Someone I worked for over many months, (doing translations,) emailing back and forth daily, had friendly exchanges over the phone with, but only met once (pour signer un contrat de confidentialité) recently asked me "On peut se tutoyer ?". I hmmmmed and erged and my hesitation was so obvious, he said "Mais j'ai l'impression de t'avoir toujours connue !" I kept on hhhhmmmming then used in any sentence tu and vous, having a hard time with it ! Then he said "Ok, laissez tomber, c'est pas grave." Do I understand from what you're all saying here that I was being *extremely impolite* ??? <Sigh> It started as a business exchange and ended in friendly exchanges with both him and his wife... I love those people ! Please tell me I didn't screw it !


----------



## timpeac

texasweed said:
			
		

> It started as a business exchange and ended in friendly exchanges with both him and his wife... I love those people ! Please tell me I didn't screw it !


But why didn't you want to tutoy him then? Those sound like exactly the kind of circumstances in which business vous turns to tu.


----------



## carolineR

Auryn said:
			
		

> Having said that, teenagers are usually_ vouvoyés_ by teachers from the age of 11.


Out of experience I would say that this is not necessarily true, and it very much depends on teachers : some "tutoient" their pupils, others "voussoient" them. In other words, some want to give their pupils the feeling they are liked, others try to keep them at a distance. 
Which works better is another story...


----------



## calembourde

polaire said:
			
		

> That's what I figured.  It was odd, however, after convincing myself that only a foreigner would say "Je vous aime" instead of "Je t'aime" to hear the former.

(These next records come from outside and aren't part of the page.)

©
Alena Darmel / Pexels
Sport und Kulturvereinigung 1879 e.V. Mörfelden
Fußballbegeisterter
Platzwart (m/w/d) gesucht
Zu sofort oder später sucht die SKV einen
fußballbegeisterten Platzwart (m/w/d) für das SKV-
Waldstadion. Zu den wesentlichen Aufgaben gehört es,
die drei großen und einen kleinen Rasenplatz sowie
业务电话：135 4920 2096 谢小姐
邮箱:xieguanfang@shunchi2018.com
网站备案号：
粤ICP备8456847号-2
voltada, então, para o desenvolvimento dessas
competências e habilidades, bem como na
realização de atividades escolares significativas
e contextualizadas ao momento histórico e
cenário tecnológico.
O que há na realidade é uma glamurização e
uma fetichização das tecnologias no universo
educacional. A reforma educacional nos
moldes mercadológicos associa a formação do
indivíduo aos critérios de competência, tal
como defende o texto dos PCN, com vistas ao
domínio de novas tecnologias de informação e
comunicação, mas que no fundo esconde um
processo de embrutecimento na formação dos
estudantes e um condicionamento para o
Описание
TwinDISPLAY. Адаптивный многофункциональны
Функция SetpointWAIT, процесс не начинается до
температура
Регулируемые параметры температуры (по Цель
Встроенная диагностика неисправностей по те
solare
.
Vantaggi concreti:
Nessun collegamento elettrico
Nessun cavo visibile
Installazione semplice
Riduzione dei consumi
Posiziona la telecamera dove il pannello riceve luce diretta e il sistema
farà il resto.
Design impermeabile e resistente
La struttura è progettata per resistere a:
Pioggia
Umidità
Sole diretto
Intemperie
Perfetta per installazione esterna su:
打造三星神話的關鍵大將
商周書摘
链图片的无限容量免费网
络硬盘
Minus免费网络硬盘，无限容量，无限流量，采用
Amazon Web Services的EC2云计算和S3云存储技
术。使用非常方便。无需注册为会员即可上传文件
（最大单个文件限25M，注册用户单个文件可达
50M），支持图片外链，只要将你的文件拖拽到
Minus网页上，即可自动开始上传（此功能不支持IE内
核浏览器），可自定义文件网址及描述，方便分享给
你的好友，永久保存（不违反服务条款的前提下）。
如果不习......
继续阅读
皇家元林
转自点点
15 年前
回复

One of the kids said that to the nanny in the French translation of the American TV show 'The Nanny' 

I recognise texasweed's situation... I remember when I visited Germany, I hadn't really learnt the equivalent of 'tu' in German, because I assumed that I wouldn't know anybody well enough to use it, and I thought that there could be no harm in being too polite and respectful. But it turned out that I had to use the informal form with my friend's friends and they would be offended if I didn't. So you can offend people by being not 'polite' enough and you can offend them by being too polite. Unfortunately that means you always have to know which one is appropriate, because you can't just use 'vous' as a catch-all thinking that it's polite and respectful and therefore works for all situations.

As for the original question, I agree with timpeac's suggestion of simply saying you use 'tu', or if the person doesn't know what that means, then say you're 'on friendly terms' with the boss. It's not really a translation of words so much as a translation of culture, and I think you pretty much have to lose something in the translation.


----------



## emma42

texasweed, I can't understand why you didn't want "tutoyer" him either.  I can't understand how you would see it as disrespectful if he was inviting you to use "tu".


----------



## texasweed

emma42 said:
			
		

> texasweed, I can't understand why you didn't want "tutoyer" him either. I can't understand how you would see it as disrespectful if he was inviting you to use "tu".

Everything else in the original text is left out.